• _GIVEN DATA_:
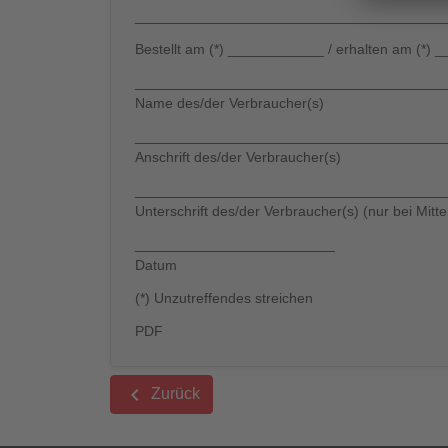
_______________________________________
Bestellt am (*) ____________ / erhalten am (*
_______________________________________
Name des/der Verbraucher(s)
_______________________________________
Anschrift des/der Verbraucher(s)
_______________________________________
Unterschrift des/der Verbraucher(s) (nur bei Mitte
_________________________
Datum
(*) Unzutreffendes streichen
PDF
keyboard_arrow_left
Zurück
==
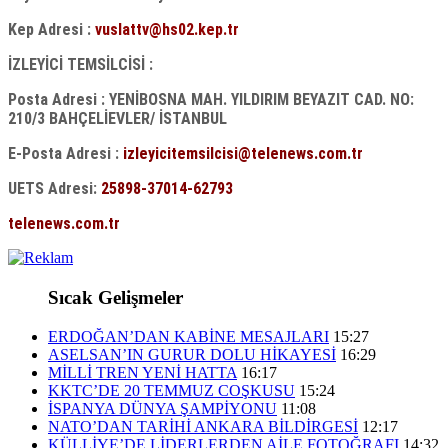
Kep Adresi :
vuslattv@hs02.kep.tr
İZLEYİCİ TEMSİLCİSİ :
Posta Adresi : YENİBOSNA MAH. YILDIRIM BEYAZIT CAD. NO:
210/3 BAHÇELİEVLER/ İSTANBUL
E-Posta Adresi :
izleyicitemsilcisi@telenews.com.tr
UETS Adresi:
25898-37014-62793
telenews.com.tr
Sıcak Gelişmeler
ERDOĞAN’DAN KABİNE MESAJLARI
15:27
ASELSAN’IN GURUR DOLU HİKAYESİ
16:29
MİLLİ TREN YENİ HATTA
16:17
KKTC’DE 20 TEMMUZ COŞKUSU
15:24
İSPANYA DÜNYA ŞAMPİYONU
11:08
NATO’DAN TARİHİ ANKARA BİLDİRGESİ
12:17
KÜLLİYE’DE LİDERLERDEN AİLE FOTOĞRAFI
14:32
* * *
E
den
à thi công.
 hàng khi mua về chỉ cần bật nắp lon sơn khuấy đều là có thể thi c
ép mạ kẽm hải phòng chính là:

• _WHAT YOU ARE ASKED TO DO_: State the number of lines in the records that contain the string "telenews". Nothing else is needed.

• _RESULT BELOW_: 2